DeepMind has trained an AI to understand how your brain thinks — www.wired.co.uk
Researchers from DeepMind train a model to perform path integration, i.e. calculating one's current position by using a previously determined position. They show that the model's representations are similar to grid cells, neurons arranged in hexagons that are thought to be responsible for navigation in the brain.
Industry news
Volta Tensor Core GPU Achieves New AI Performance Milestones — devblogs.nvidia.com
NVIDIA shares recent advancements that deliver dramatic performance gains on GPUs to the AI community, including a new ResNet-50 performance record for a single chip and single server.
Alexa developers get 8 free voices to use in skills, courtesy of Amazon Polly — techcrunch.com Amazon is offering a way for developers to give their voice apps a unique character with the launch of eight free voices to use in skills, courtesy of the Amazon Polly service. The voices are only available in U.S. English, and include a mix of both male and female, according to Amazon Polly’s website.
How uncertainty could help a machine hold a more eloquent conversation — www.technologyreview.com
AI startup Gamalon says that they developed a better way for chatbots and virtual assistants to converse with us by incorporating uncertainty. As far as I know, Gamalon has not published any papers, so it's not clear if and how exactly their approach improves upon current methods.

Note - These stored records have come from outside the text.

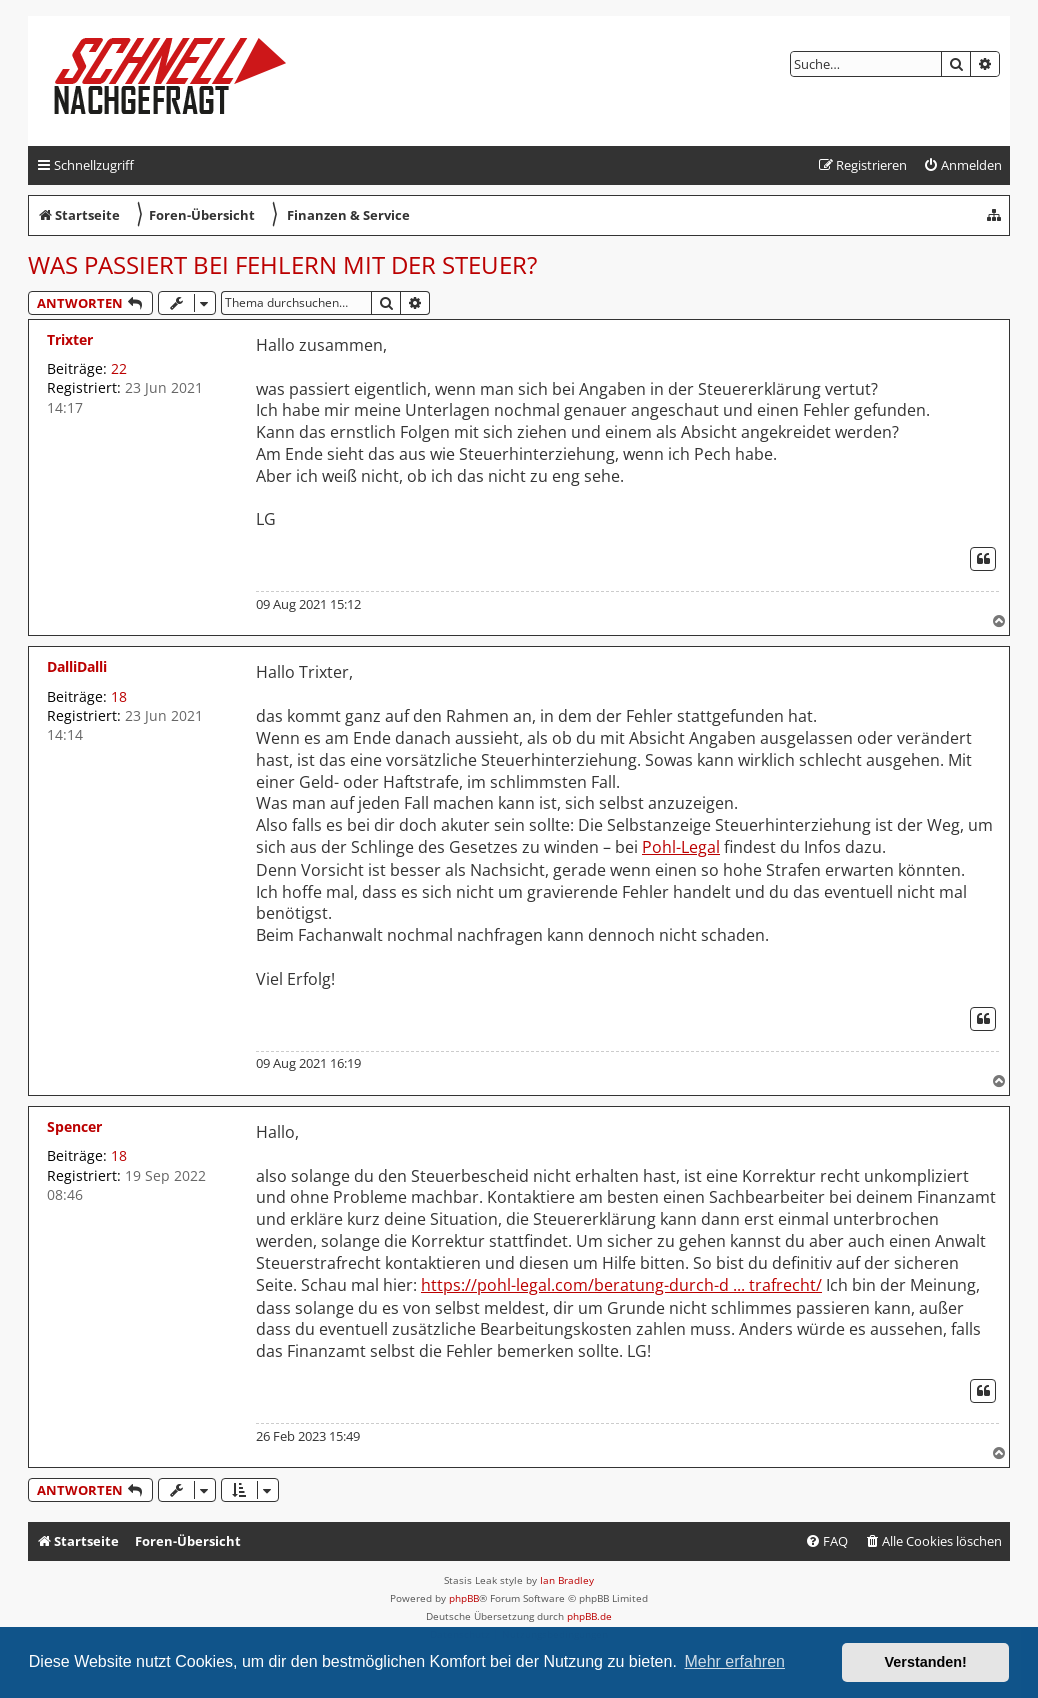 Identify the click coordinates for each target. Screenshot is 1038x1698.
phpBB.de (589, 1616)
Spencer (74, 1126)
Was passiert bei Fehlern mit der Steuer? (282, 264)
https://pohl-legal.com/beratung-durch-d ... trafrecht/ (621, 1285)
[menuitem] (962, 165)
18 (119, 696)
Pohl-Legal (681, 847)
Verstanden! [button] (926, 1662)
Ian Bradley (567, 1580)
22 (119, 368)
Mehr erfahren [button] (734, 1661)
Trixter (70, 339)
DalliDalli (77, 666)
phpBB (464, 1598)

AI is learning how to trump purveyors of 'fake news' — www.irishtimes.com
This article discusses advances in stance and fake news detection at Dublin-based AI startup Aylien. For technical details, see our paper on 360° Stance Detection. (Disclaimer: I'm an employee at Aylien.)

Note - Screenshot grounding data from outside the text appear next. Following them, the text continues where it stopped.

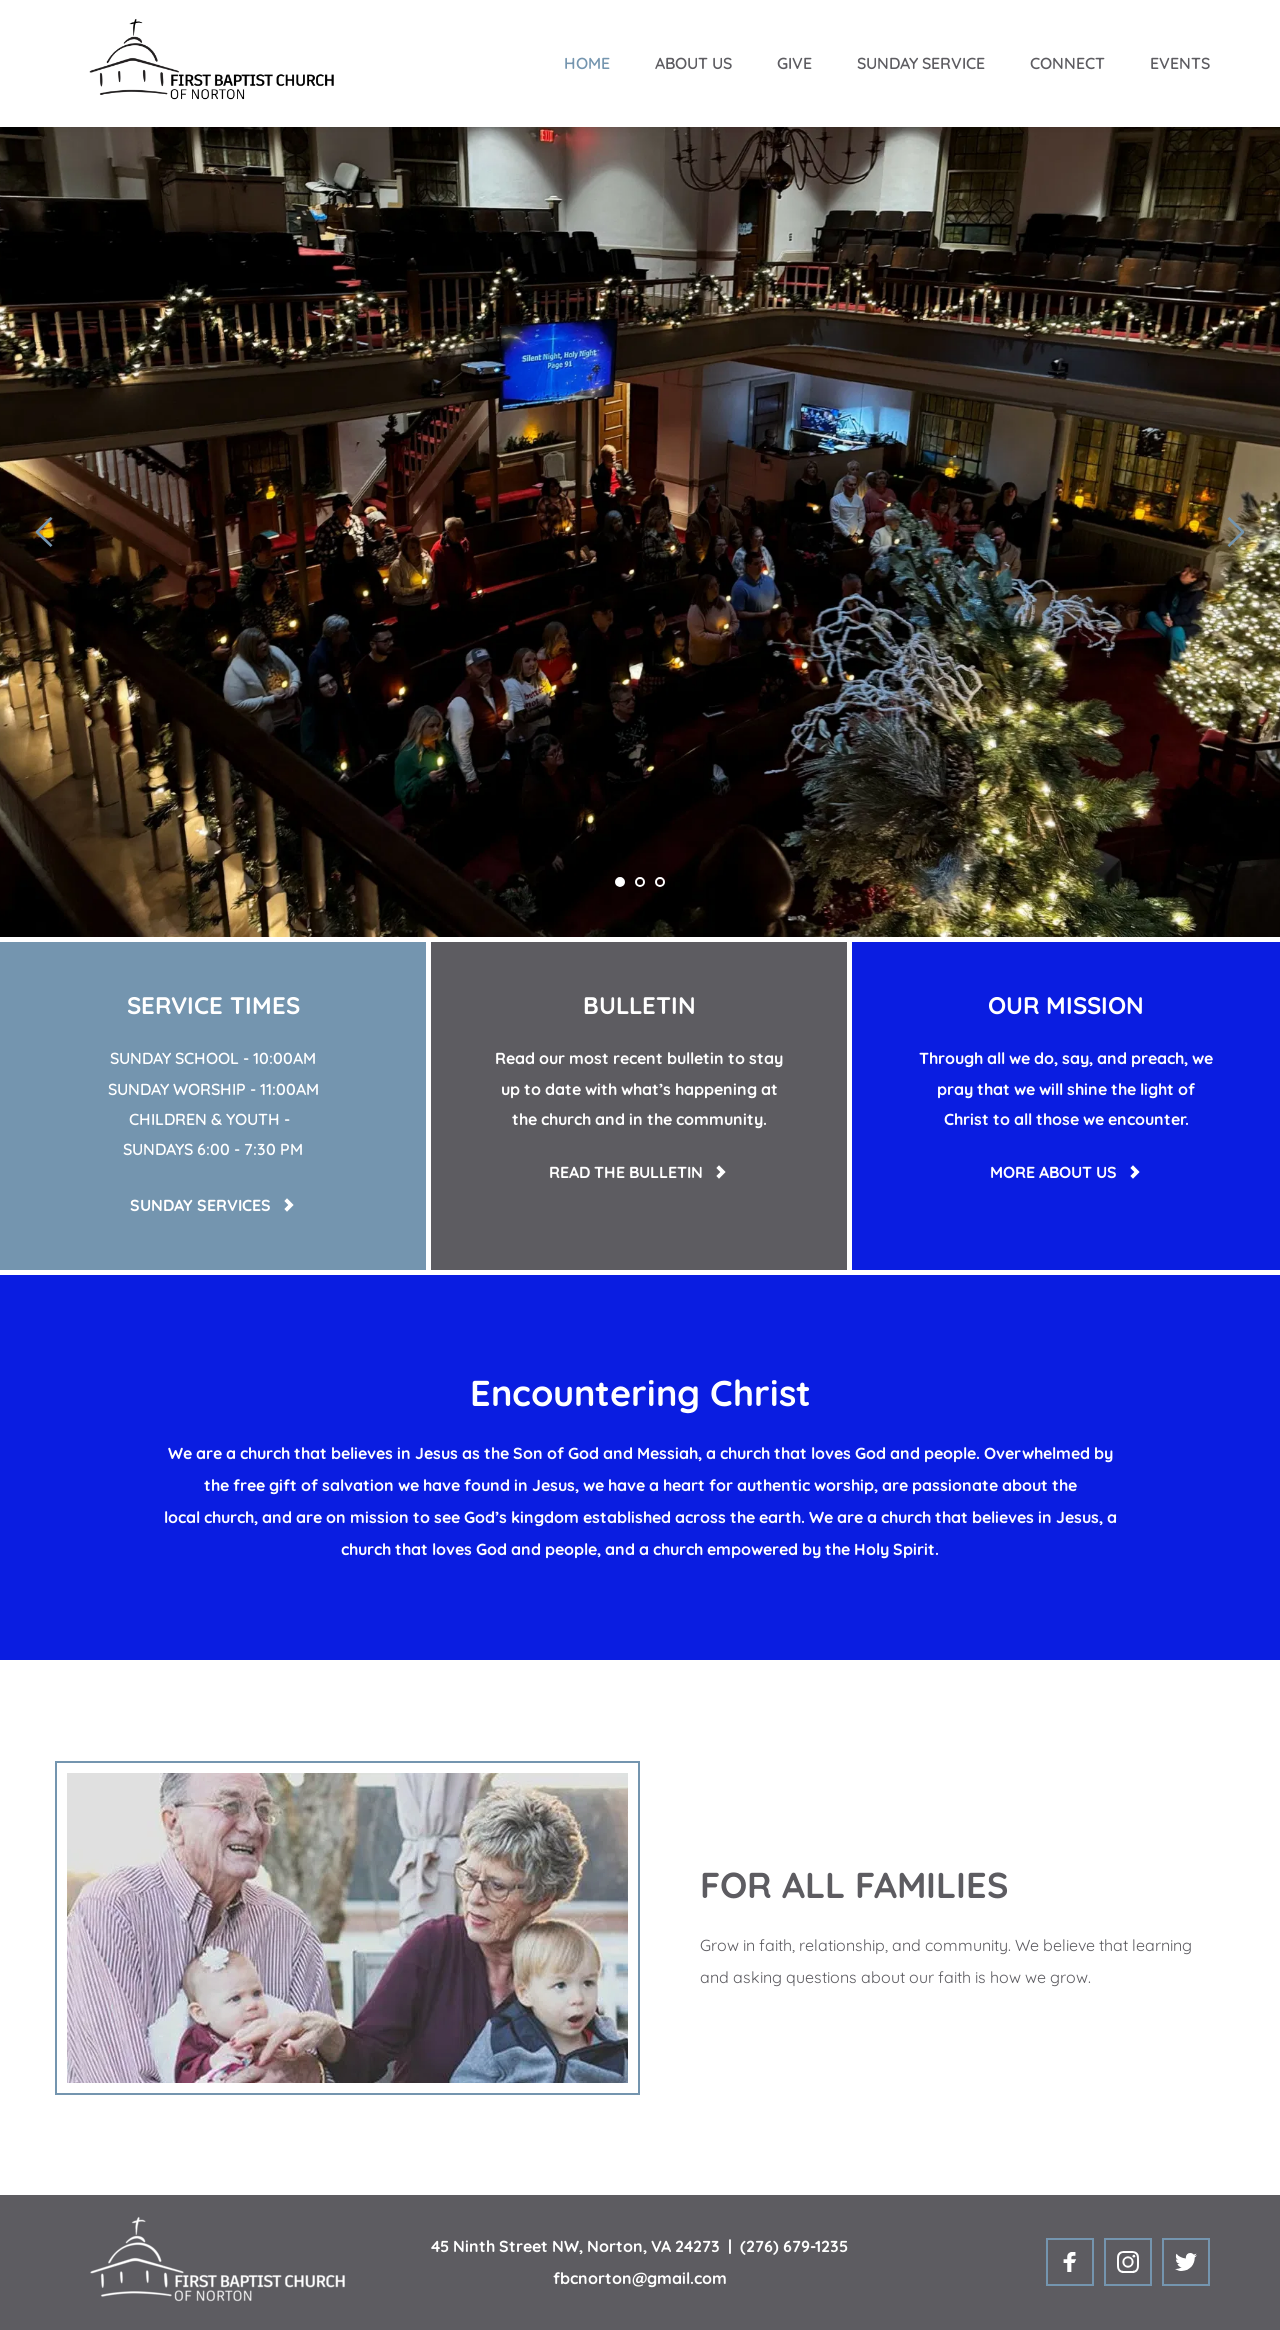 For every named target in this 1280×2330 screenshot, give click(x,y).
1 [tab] (620, 882)
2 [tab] (640, 882)
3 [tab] (660, 882)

Deep learning with synthetic data will democratize the tech industry — techcrunch.com
The visual data sets of images and videos amassed by the most powerful tech companies have been a competitive advantage, a moat that keeps the advances of machine learning out of reach from many. This advantage will be overturned by the advent of synthetic data. For instance, AiFi, a company seeking to create a checkout-free store like Amazon Go, creates large-scale store simulations to train deep learning models.
Facebook Adds A.I. Labs in Seattle and Pittsburgh, Pressuring Local Universities — www.nytimes.com Salaries for artificial intelligence researchers at big tech companies are skyrocketing, luring many professors.
Paper picks
Artetxe et al. propose a new unsupervised method for learning cross-lingual embeddings that builds on the self-learning method of previous work. The main insights are that self-learning requires an initialization that is better than random and that the distribution of similarity values of words that are translations of each other is similar. We can leverage the latter as initialization for unsupervised self-learning.
Extending a Parser to Distant Domains Using a Few Dozen Partially Annotated Examples (ACL 2018)
Joshi et al. show that transfer learning via contextualized word representations can help adapt parsers to similar domains. For more syntactically distant domains, annotators can selectively annotate important spans and the model can be trained to classify whether a span is a constituent.
Paper Abstract Writing through Editing Mechanism (ACL 2018)
This paper proposes a sequence-to-sequence model with attention that takes a title as input and automatically generates a scientific abstract by iteratively refining the generated text. The system fools junior domain experts at a rate of up to 30% and non-experts at a rate of up to 80%.